* EXERCISE GOAL
What you return should be the lines from the one with "gebunden. Dazu kamen" through the one with "sélection de pho" in the data below, reproduced exactly with both ends, and no pictures at all.

* THE RECORDS
......
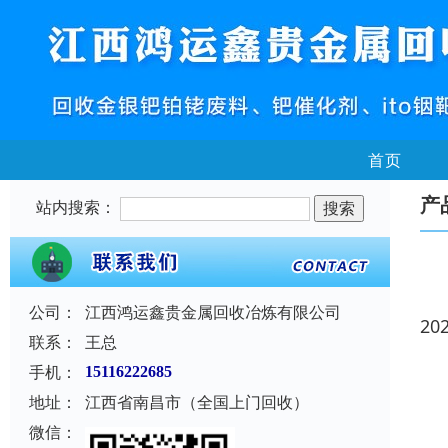
首页
产
站内搜索：
公司：
江西鸿运鑫贵金属回收冶炼有限公司
20
联系：
王总
手机：
15116222685
地址：
江西省南昌市（全国上门回收）
微信：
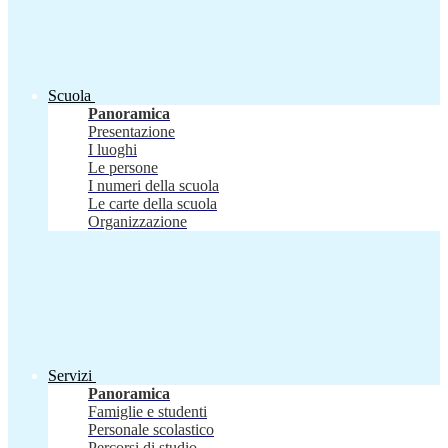
Scuola
Panoramica
Presentazione
I luoghi
Le persone
I numeri della scuola
Le carte della scuola
Organizzazione
Servizi
Panoramica
Famiglie e studenti
Personale scolastico
Percorsi di studio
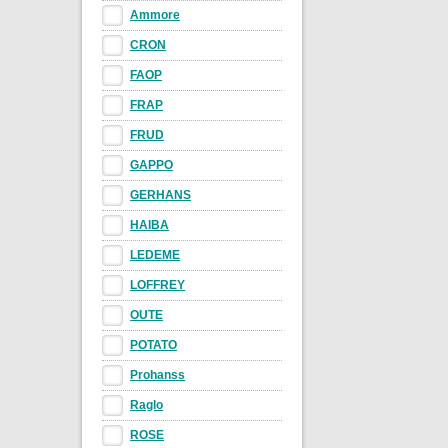
Ammore
CRON
FAOP
FRAP
FRUD
GAPPO
GERHANS
HAIBA
LEDEME
LOFFREY
OUTE
POTATO
Prohanss
Raglo
ROSE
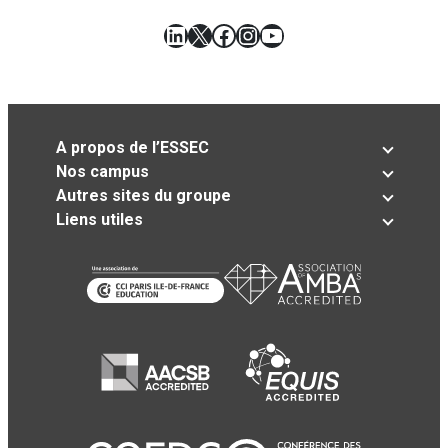
LinkedIn
X
Facebook
Instagram
YouTube
A propos de l’ESSEC
Nos campus
Autres sites du groupe
Liens utiles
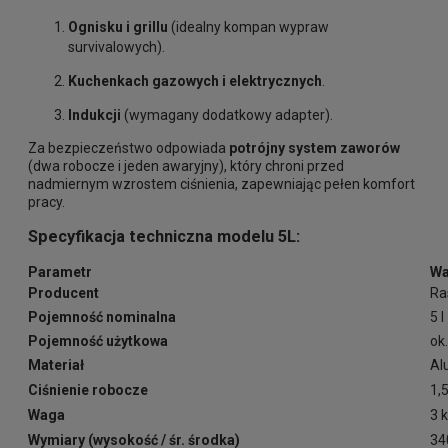
Ognisku i grillu
(idealny kompan wypraw
survivalowych).
Kuchenkach gazowych i elektrycznych
.
Indukcji
(wymagany dodatkowy adapter).
Za bezpieczeństwo odpowiada
potrójny system zaworów
(dwa robocze i jeden awaryjny), który chroni przed
nadmiernym wzrostem ciśnienia, zapewniając pełen komfort
pracy.
Specyfikacja techniczna modelu 5L:
Parametr
Wa
Producent
Ra
Pojemność nominalna
5 l
Pojemność użytkowa
ok.
Materiał
Al
Ciśnienie robocze
1,
Waga
3 
Wymiary (wysokość / śr. środka)
34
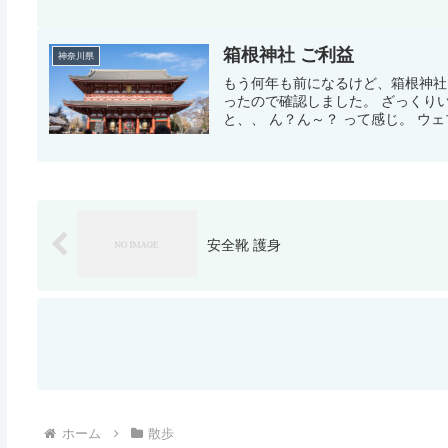
箱根神社 ご利益
神奈川県
もう何年も前になるけど、箱根神社
ったので確認しました。 ざっくり
と、、 ん？ん～？ って感じ。 ウェ
安全靴 護身
ホーム
散歩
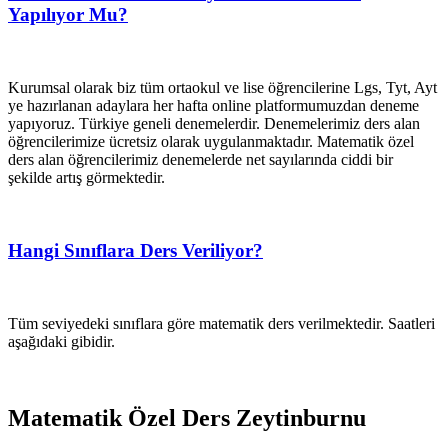
Yapılıyor Mu?
Kurumsal olarak biz tüm ortaokul ve lise öğrencilerine Lgs, Tyt, Ayt
ye hazırlanan adaylara her hafta online platformumuzdan deneme
yapıyoruz. Türkiye geneli denemelerdir. Denemelerimiz ders alan
öğrencilerimize ücretsiz olarak uygulanmaktadır. Matematik özel
ders alan öğrencilerimiz denemelerde net sayılarında ciddi bir
şekilde artış görmektedir.
Hangi Sınıflara Ders Veriliyor?
Tüm seviyedeki sınıflara göre matematik ders verilmektedir. Saatleri
aşağıdaki gibidir.
Matematik Özel Ders Zeytinburnu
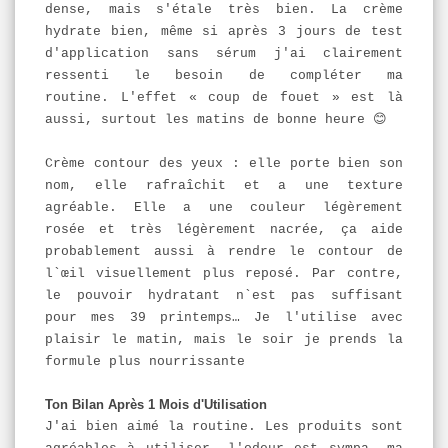
dense, mais s'étale très bien. La crème
hydrate bien, même si après 3 jours de test
d'application sans sérum j'ai clairement
ressenti le besoin de compléter ma
routine. L'effet « coup de fouet » est là
aussi, surtout les matins de bonne heure
😊
Crème contour des yeux : elle porte bien son
nom, elle rafraîchit et a une texture
agréable. Elle a une couleur légèrement
rosée et très légèrement nacrée, ça aide
probablement aussi à rendre le contour de
l`œil visuellement plus reposé. Par contre,
le pouvoir hydratant n`est pas suffisant
pour mes 39 printemps… Je l'utilise avec
plaisir le matin, mais le soir je prends la
formule plus nourrissante
Ton Bilan Après 1 Mois d'Utilisation
J'ai bien aimé la routine. Les produits sont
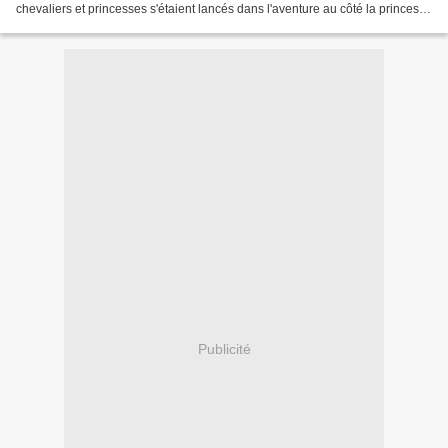
chevaliers et princesses s'étaient lancés dans l'aventure au côté la princesse
Candice et du chevalier Charlie...
Publicité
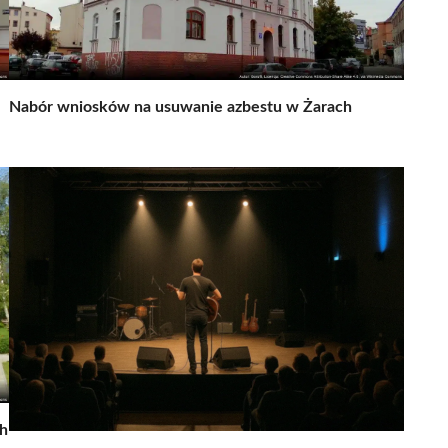
Nabór wniosków na usuwanie azbestu w Żarach
ch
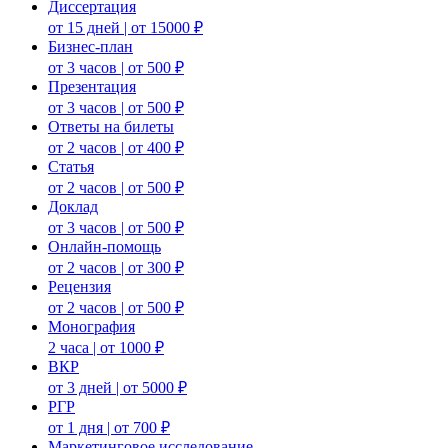
Диссертация
от 15 дней | от 15000 ₽
Бизнес-план
от 3 часов | от 500 ₽
Презентация
от 3 часов | от 500 ₽
Ответы на билеты
от 2 часов | от 400 ₽
Статья
от 2 часов | от 500 ₽
Доклад
от 3 часов | от 500 ₽
Онлайн-помощь
от 2 часов | от 300 ₽
Рецензия
от 2 часов | от 500 ₽
Монография
2 часа | от 1000 ₽
ВКР
от 3 дней | от 5000 ₽
РГР
от 1 дня | от 700 ₽
Маркетинговое исследование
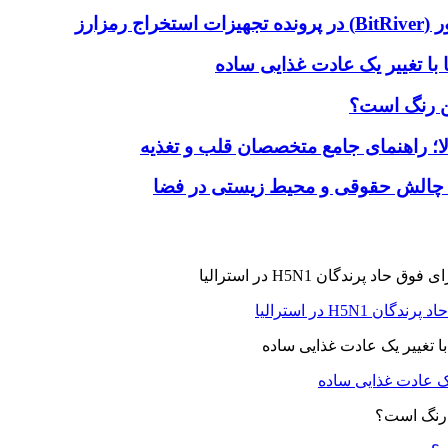
با تغییر یک عادت غذایی ساده
ین رنگ است؟
لا؛ راهنمای جامع متخصصان قلب و تغذیه
 چالش حقوقی و محیط زیستی در فضا
H5N در استرالیا
یک عادت غذایی ساده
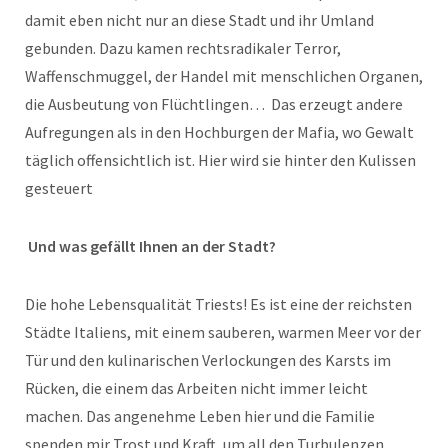
damit eben nicht nur an diese Stadt und ihr Umland
gebunden. Dazu kamen rechtsradikaler Terror,
Waffenschmuggel, der Handel mit menschlichen Organen,
die Ausbeutung von Flüchtlingen… Das erzeugt andere
Aufregungen als in den Hochburgen der Mafia, wo Gewalt
täglich offensichtlich ist. Hier wird sie hinter den Kulissen
gesteuert
Und was gefällt Ihnen an der Stadt?
Die hohe Lebensqualität Triests! Es ist eine der reichsten
Städte Italiens, mit einem sauberen, warmen Meer vor der
Tür und den kulinarischen Verlockungen des Karsts im
Rücken, die einem das Arbeiten nicht immer leicht
machen. Das angenehme Leben hier und die Familie
spenden mir Trost und Kraft, um all den Turbulenzen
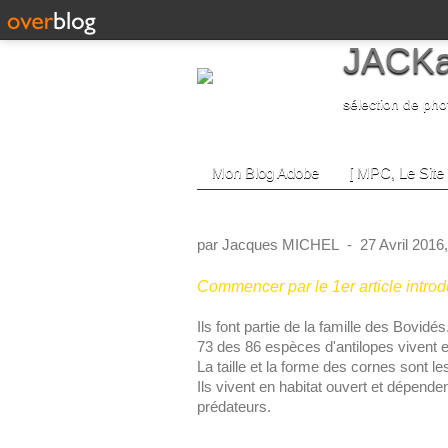
JACKa
sélection de pho
Mon Blog Adobe
[ MPC, Le Site 
Kenya 13.Antilope 11 it
par Jacques MICHEL
-
27 Avril 2016
Commencer par le 1er article introd
Antilopes, Buffles
Ils font partie de la famille des Bovi
73 des 86 espèces d'antilopes vivent e
La taille et la forme des cornes sont les
Ils vivent en habitat ouvert et dépenden
prédateurs.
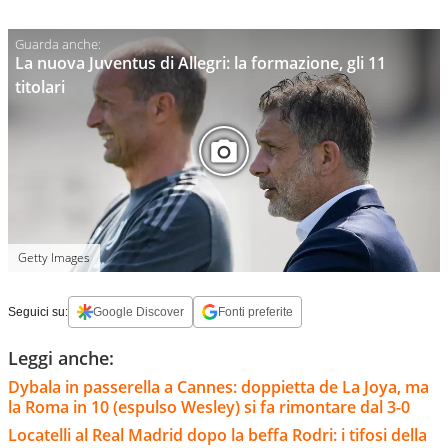
La nuova Juventus di Allegri: la formazione, gli 11
titolari
Getty Images
Seguici su:
Google Discover
Fonti preferite
Leggi anche:
Dybala in passerella a Cannes: doppietta de La Joya, ma
la Roma in 10 (espulso Wesley) si fa rimontare dal 3-0
Locatelli al Real Madrid dopo la beffa Rodri: i tifosi della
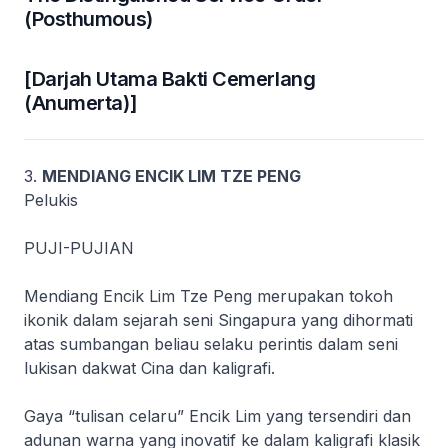
(Posthumous)
[Darjah Utama Bakti Cemerlang
(Anumerta)]
3.
MENDIANG ENCIK LIM TZE PENG
Pelukis
PUJI-PUJIAN
Mendiang Encik Lim Tze Peng merupakan tokoh
ikonik dalam sejarah seni Singapura yang dihormati
atas sumbangan beliau selaku perintis dalam seni
lukisan dakwat Cina dan kaligrafi.
Gaya “tulisan celaru” Encik Lim yang tersendiri dan
adunan warna yang inovatif ke dalam kaligrafi klasik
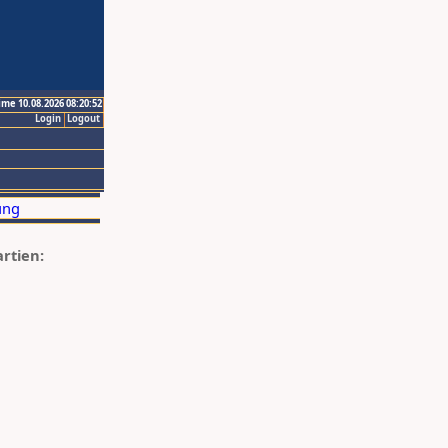
ime 10.08.2026 08:20:52
Login
Logout
artien:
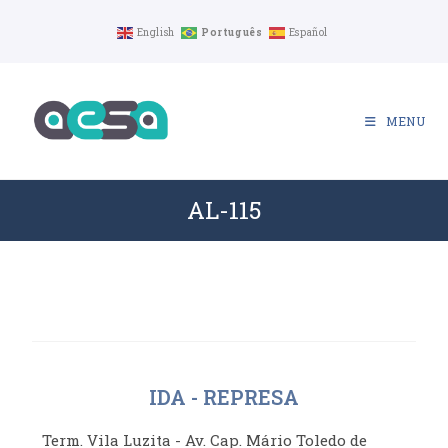
Ir
English
Português
Español
para
o
conteúdo
MENU
AL-115
IDA - REPRESA
Term. Vila Luzita - Av. Cap. Mário Toledo de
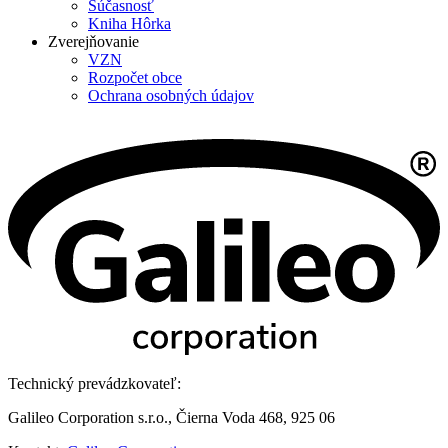
Súčasnosť
Kniha Hôrka
Zverejňovanie
VZN
Rozpočet obce
Ochrana osobných údajov
Technický prevádzkovateľ:
Galileo Corporation s.r.o., Čierna Voda 468, 925 06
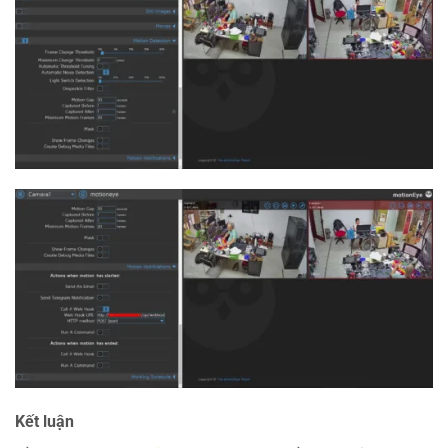
Kết luận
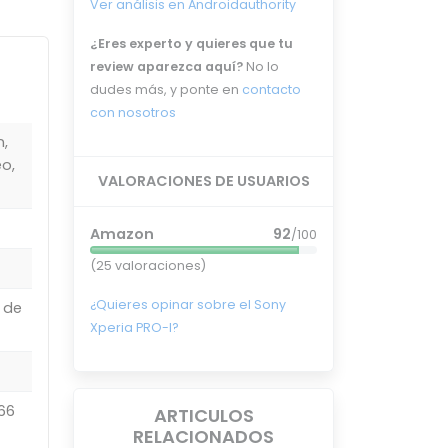
Ver análisis en Androidauthority
¿Eres experto y quieres que tu
review aparezca aquí?
No lo
dudes más, y ponte en
contacto
con nosotros
n,
o,
VALORACIONES DE USUARIOS
Amazon
92
/100
(25 valoraciones)
¿Quieres opinar sobre el Sony
a de
Xperia PRO-I?
166
ARTICULOS
RELACIONADOS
......
* RESPONSE
gebunden. Dazu kamen rechtsradikaler Terror,
Waffenschmuggel, der Handel mit menschlichen Organen,
die Ausbeutung von Flüchtlingen… Das erzeugt andere
Aufregungen als in den Hochburgen der Mafia, wo Gewalt
täglich offensichtlich ist. Hier wird sie hinter den Kulissen
gesteuert
Und was gefällt Ihnen an der Stadt?
Die hohe Lebensqualität Triests! Es ist eine der reichsten
Städte Italiens, mit einem sauberen, warmen Meer vor der
Tür und den kulinarischen Verlockungen des Karsts im
Rücken, die einem das Arbeiten nicht immer leicht
machen. Das angenehme Leben hier und die Familie
spenden mir Trost und Kraft, um all den Turbulenzen
JACKa
sélection de pho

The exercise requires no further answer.